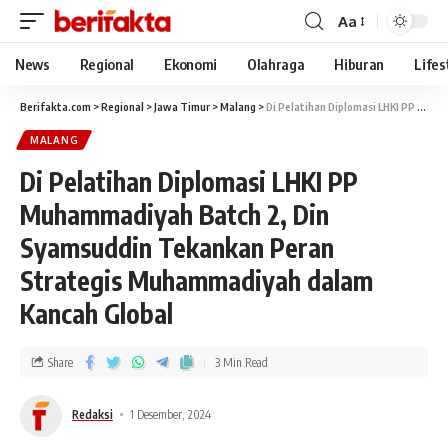
Aa
News
Regional
Ekonomi
Olahraga
Hiburan
Lifes
Berifakta.com
>
Regional
>
Jawa Timur
>
Malang
>
Di Pelatihan Diplomasi LHKI PP Muhammadiyah Batch 2, Din Syamsuddin Tekankan Peran Strategis Muhammadiyah dalam Kancah Global
MALANG
Di Pelatihan Diplomasi LHKI PP
Muhammadiyah Batch 2, Din
Syamsuddin Tekankan Peran
Strategis Muhammadiyah dalam
Kancah Global
Share
3 Min Read
Redaksi
1 Desember, 2024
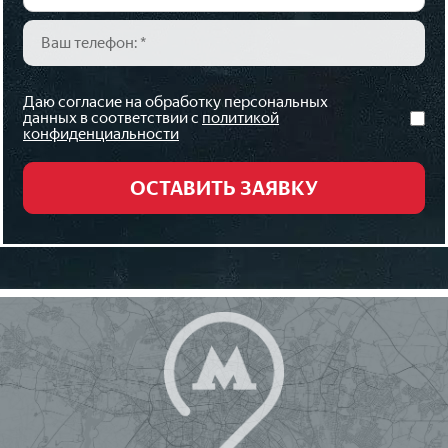
Даю согласие на обработку персональных
данных в соответствии с
политикой
конфиденциальности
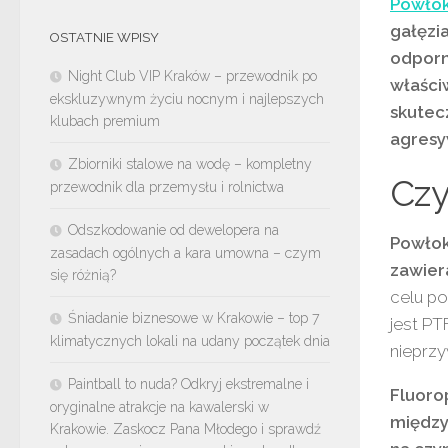
Powłok
gałęzi
OSTATNIE WPISY
odporn
Night Club VIP Kraków – przewodnik po
właści
ekskluzywnym życiu nocnym i najlepszych
skutec
klubach premium
agresy
Zbiorniki stalowe na wodę – kompletny
Czy
przewodnik dla przemysłu i rolnictwa
Odszkodowanie od dewelopera na
Powłok
zasadach ogólnych a kara umowna – czym
zawier
się różnią?
celu p
Śniadanie biznesowe w Krakowie – top 7
jest PT
klimatycznych lokali na udany początek dnia
nieprzy
Paintball to nuda? Odkryj ekstremalne i
Fluoro
oryginalne atrakcje na kawalerski w
między
Krakowie. Zaskocz Pana Młodego i sprawdź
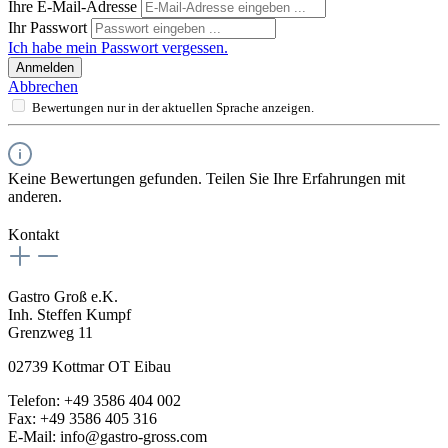
Ihre E-Mail-Adresse
Ihr Passwort
Ich habe mein Passwort vergessen.
Anmelden
Abbrechen
Bewertungen nur in der aktuellen Sprache anzeigen.
Keine Bewertungen gefunden. Teilen Sie Ihre Erfahrungen mit
anderen.
Kontakt
Gastro Groß e.K.
Inh. Steffen Kumpf
Grenzweg 11
02739 Kottmar OT Eibau
Telefon: +49 3586 404 002
Fax: +49 3586 405 316
E-Mail: info@gastro-gross.com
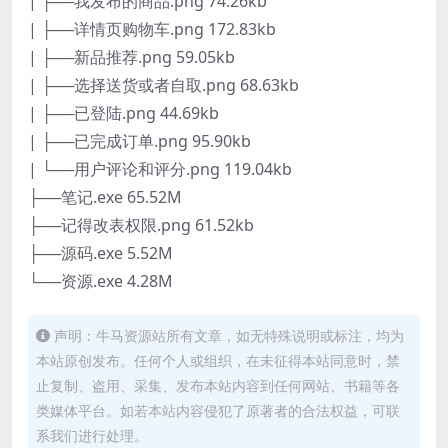
| ├──我发布的商品.png 74.26kb
| ├──详情页购物车.png 172.83kb
| ├──新品推荐.png 59.05kb
| ├──选择送货或者自取.png 68.63kb
| ├──已登陆.png 44.69kb
| ├──已完成订单.png 95.90kb
| └──用户评论和评分.png 119.04kb
├──笔记.exe 65.52M
├──记得改表权限.png 61.52kb
├──源码.exe 5.52M
└──资源.exe 4.28M
声明：牛马资源站所有文章，如无特殊说明或标注，均为
本站原创发布。任何个人或组织，在未征得本站同意时，禁
止复制、盗用、采集、发布本站内容到任何网站、书籍等各
类媒体平台。如若本站内容侵犯了原著者的合法权益，可联
系我们进行处理。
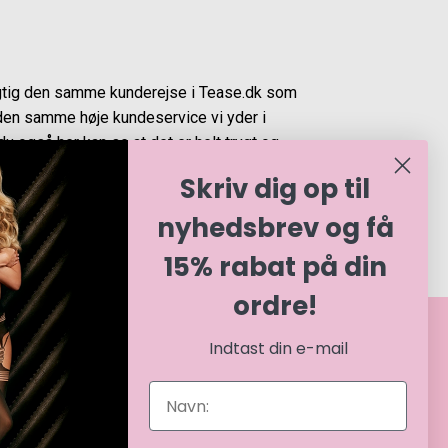
agtig den samme kunderejse i Tease.dk som
den samme høje kundeservice vi yder i
u også her kan se at det er helt trygt og
Skriv dig op til
nyhedsbrev og få
15% rabat på din
ordre!
BETALINGSMULIGHEDER
Indtast din e-mail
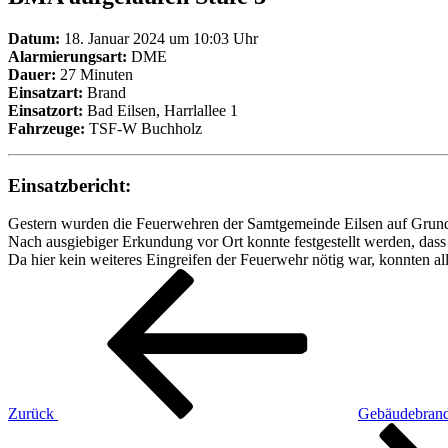
Datum:
18. Januar 2024 um 10:03 Uhr
Alarmierungsart:
DME
Dauer:
27 Minuten
Einsatzart:
Brand
Einsatzort:
Bad Eilsen, Harrlallee 1
Fahrzeuge:
TSF-W Buchholz
Einsatzbericht:
Gestern wurden die Feuerwehren der Samtgemeinde Eilsen auf Grund e
Nach ausgiebiger Erkundung vor Ort konnte festgestellt werden, da
Da hier kein weiteres Eingreifen der Feuerwehr nötig war, konnten al
Beitragsnavigation
Vorheriger
Beitrag
Zurück
Gebäudebrand 
Nächster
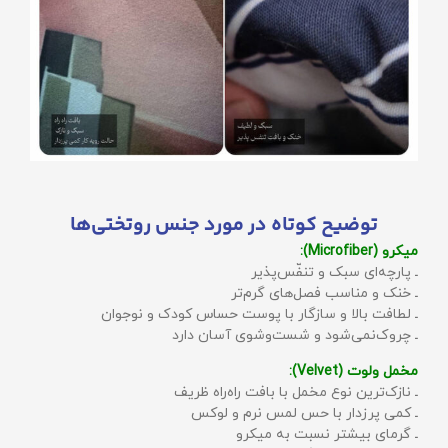
توضیح کوتاه در مورد جنس روتختی‌ها
میکرو (Microfiber):
ـ پارچه‌ای سبک و تنفّس‌پذیر
ـ خنک و مناسب فصل‌های گرم‌تر
ـ لطافت بالا و سازگار با پوست حساس کودک و نوجوان
ـ چروک‌نمی‌شود و شست‌وشوی آسان دارد
مخمل ولوت (Velvet):
ـ نازک‌ترین نوع مخمل با بافت راه‌راه ظریف
ـ کمی پرزدار با حس لمس نرم و لوکس
ـ گرمای بیشتر نسبت به میکرو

^^^^

§ **Work required**
Every line in the data above that contains "Diplomasi" needs to be copied.

§ **Written answer**
Di Pelatihan Diplomasi LHKI PP Muhammadiyah Batch 2, Din Syamsuddin Tekankan Peran Strategis Muhammadiyah dalam Kancah Global
Di Pelatihan Diplomasi LHKI PP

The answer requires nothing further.